▶ [YOUR GOAL]:
Restate word for word the lines of the records below, starting at the line that contains "اجل | التلفزيون" and ending at the line that contains "ليوم الثالث من", with both of those lines included and nothing else.

▶ [MATERIAL PROVIDED]:
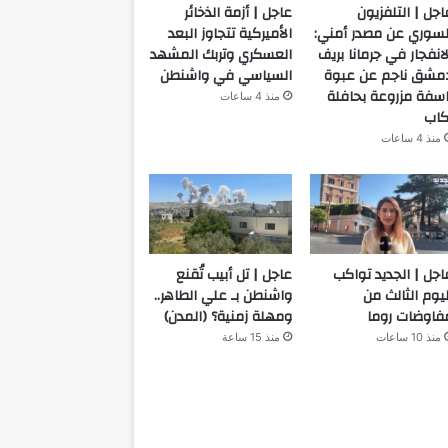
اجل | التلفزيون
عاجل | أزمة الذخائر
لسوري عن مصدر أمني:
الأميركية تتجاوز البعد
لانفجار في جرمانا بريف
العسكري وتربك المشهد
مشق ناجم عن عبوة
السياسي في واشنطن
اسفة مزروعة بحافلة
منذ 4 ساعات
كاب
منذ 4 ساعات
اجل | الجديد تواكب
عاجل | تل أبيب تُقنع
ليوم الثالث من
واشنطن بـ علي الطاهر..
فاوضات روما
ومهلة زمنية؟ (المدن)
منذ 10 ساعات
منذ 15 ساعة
...
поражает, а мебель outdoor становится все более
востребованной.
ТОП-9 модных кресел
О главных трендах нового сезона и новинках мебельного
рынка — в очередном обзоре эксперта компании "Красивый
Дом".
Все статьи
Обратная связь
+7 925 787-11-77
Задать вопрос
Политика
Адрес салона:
==
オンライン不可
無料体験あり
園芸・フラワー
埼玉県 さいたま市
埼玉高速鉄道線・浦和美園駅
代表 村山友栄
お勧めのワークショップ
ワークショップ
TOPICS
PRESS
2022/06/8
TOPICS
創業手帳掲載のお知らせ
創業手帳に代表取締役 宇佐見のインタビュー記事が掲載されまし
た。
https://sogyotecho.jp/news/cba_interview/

▶ [TASK SOLUTION]:
اجل | التلفزيون
عاجل | أزمة الذخائر
لسوري عن مصدر أمني:
الأميركية تتجاوز البعد
لانفجار في جرمانا بريف
العسكري وتربك المشهد
مشق ناجم عن عبوة
السياسي في واشنطن
اسفة مزروعة بحافلة
منذ 4 ساعات
كاب
منذ 4 ساعات
اجل | الجديد تواكب
عاجل | تل أبيب تُقنع
ليوم الثالث من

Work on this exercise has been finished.